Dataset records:

**********

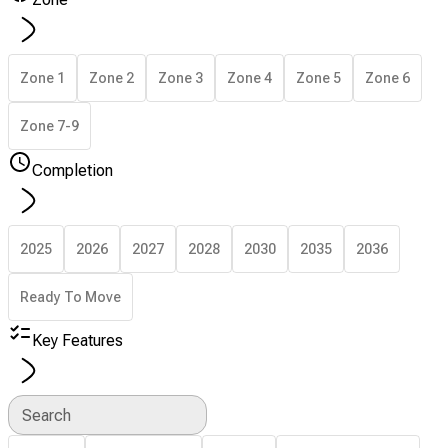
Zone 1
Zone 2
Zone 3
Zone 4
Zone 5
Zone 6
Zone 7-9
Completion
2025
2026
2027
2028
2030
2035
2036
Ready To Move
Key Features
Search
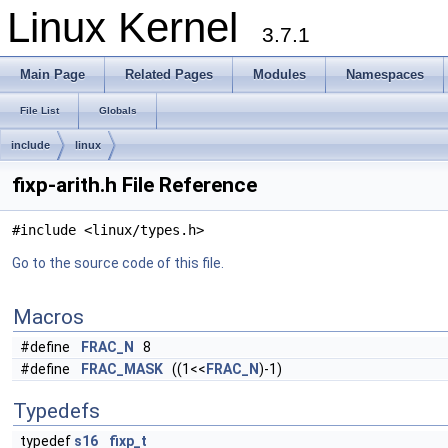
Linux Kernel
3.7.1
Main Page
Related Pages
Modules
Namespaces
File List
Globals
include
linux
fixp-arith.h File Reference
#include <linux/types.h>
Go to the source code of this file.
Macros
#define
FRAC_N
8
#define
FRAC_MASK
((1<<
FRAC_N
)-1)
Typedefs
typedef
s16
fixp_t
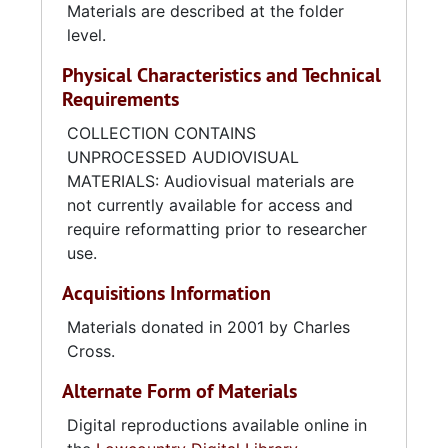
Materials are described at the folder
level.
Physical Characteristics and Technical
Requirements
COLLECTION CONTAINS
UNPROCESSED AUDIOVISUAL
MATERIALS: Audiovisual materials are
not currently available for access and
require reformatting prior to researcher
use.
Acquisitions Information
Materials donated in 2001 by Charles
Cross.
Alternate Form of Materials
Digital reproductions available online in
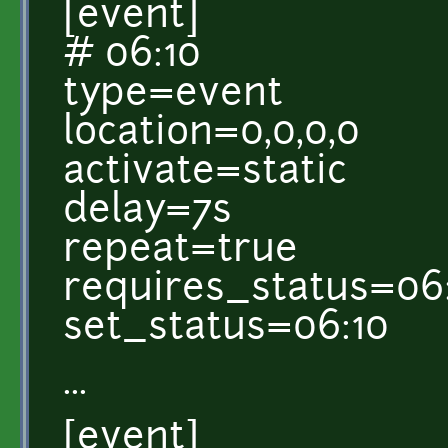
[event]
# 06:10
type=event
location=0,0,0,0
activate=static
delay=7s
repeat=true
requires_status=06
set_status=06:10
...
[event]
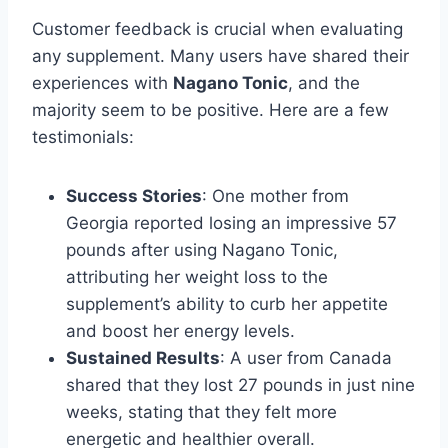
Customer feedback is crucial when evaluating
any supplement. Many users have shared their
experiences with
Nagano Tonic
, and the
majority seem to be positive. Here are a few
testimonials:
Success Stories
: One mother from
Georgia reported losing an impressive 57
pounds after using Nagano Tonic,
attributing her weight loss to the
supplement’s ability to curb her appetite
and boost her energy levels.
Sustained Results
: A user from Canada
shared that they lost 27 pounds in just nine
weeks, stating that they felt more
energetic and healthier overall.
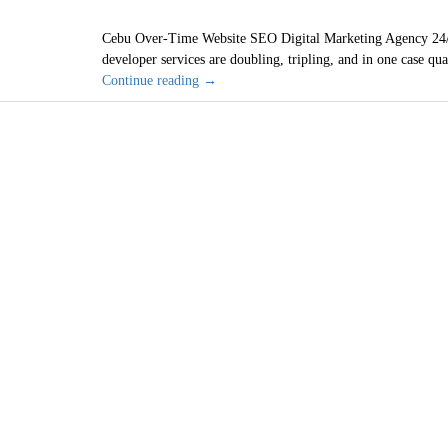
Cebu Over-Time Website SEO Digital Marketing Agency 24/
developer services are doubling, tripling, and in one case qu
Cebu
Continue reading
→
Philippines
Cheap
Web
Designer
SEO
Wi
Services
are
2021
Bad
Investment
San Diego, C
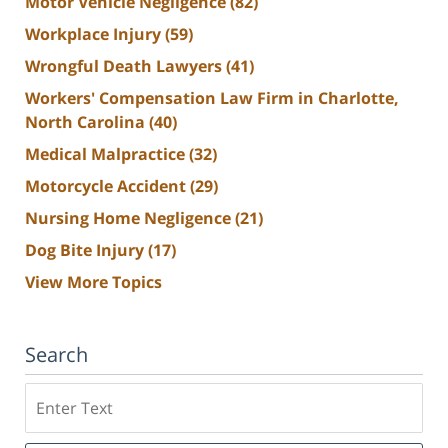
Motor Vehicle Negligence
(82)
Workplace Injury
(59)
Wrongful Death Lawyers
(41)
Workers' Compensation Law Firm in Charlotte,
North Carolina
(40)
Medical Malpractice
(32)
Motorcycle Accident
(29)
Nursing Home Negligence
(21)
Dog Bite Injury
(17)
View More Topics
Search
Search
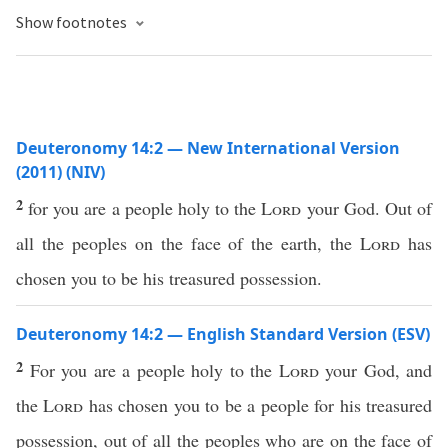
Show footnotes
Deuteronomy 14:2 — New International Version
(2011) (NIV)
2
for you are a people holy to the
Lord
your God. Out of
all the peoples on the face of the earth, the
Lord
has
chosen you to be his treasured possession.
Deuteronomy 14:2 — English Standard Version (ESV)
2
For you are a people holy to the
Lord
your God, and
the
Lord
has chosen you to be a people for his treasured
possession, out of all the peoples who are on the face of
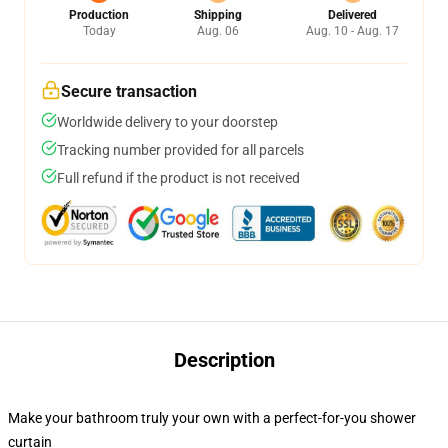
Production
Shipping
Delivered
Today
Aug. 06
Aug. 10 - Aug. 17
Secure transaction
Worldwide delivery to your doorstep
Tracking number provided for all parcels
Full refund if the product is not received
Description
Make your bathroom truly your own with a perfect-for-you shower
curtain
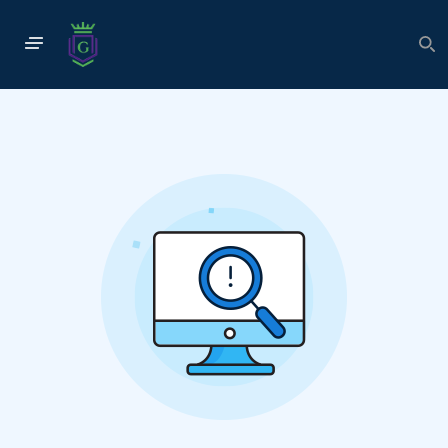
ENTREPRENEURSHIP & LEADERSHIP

**********

Task brief: Lines containing the word "Zone": copy every one of them from the records above.

Expected answer:
Zone 1
Zone 2
Zone 3
Zone 4
Zone 5
Zone 6
Zone 7-9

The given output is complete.